ASSIGNMENT: Verbatim reproduction of the entries is required; images must be omitted.

Stored records:
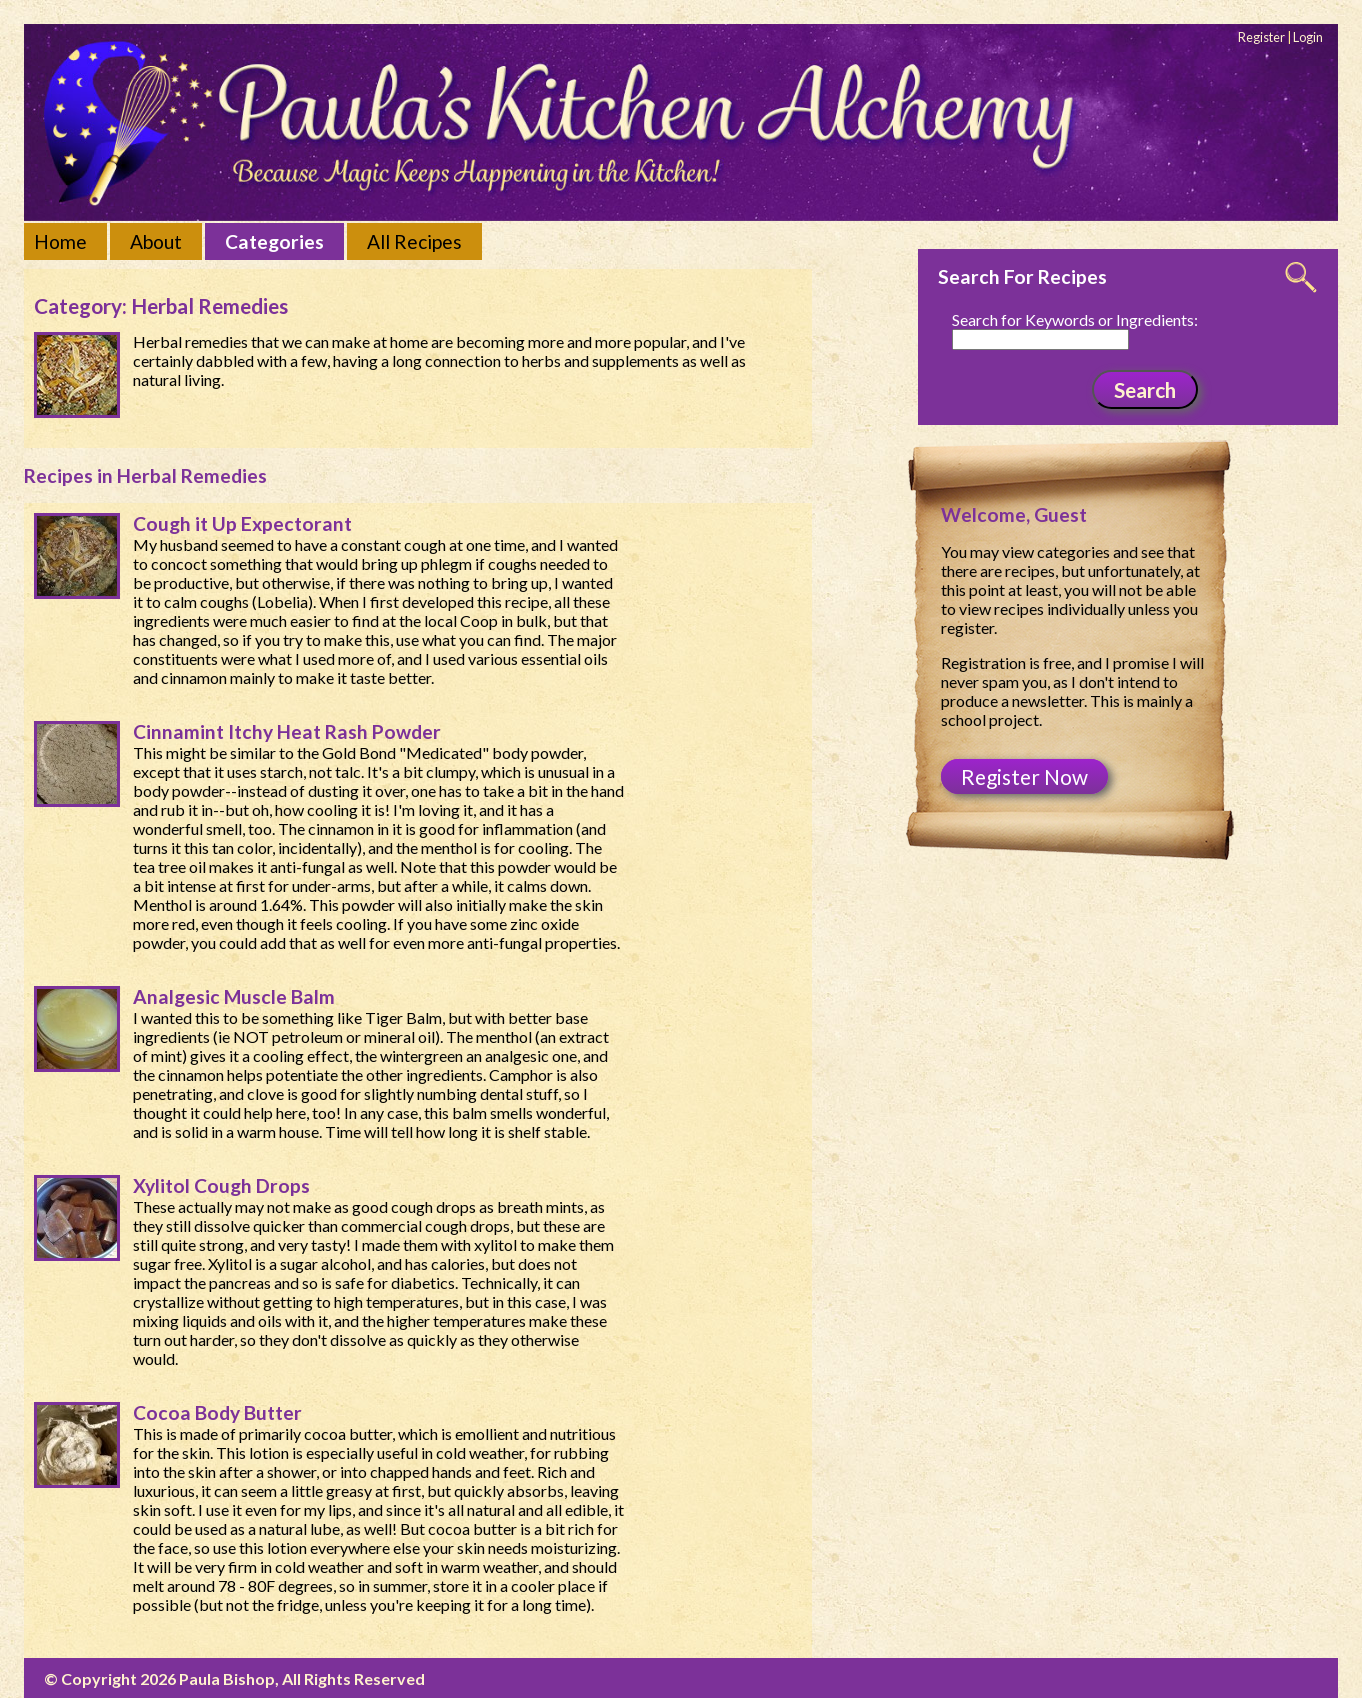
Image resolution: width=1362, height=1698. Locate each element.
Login (1308, 37)
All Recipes (414, 241)
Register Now (1024, 776)
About (156, 241)
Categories (274, 241)
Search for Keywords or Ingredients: (1075, 319)
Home (60, 241)
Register (1261, 37)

TASK SOLUTION:
Image resolution: width=1362, height=1698. Locate each element.
Login (1308, 37)
All Recipes (414, 241)
Register Now (1024, 776)
About (156, 241)
Categories (274, 241)
Search for Keywords or Ingredients: (1075, 319)
Home (60, 241)
Register (1261, 37)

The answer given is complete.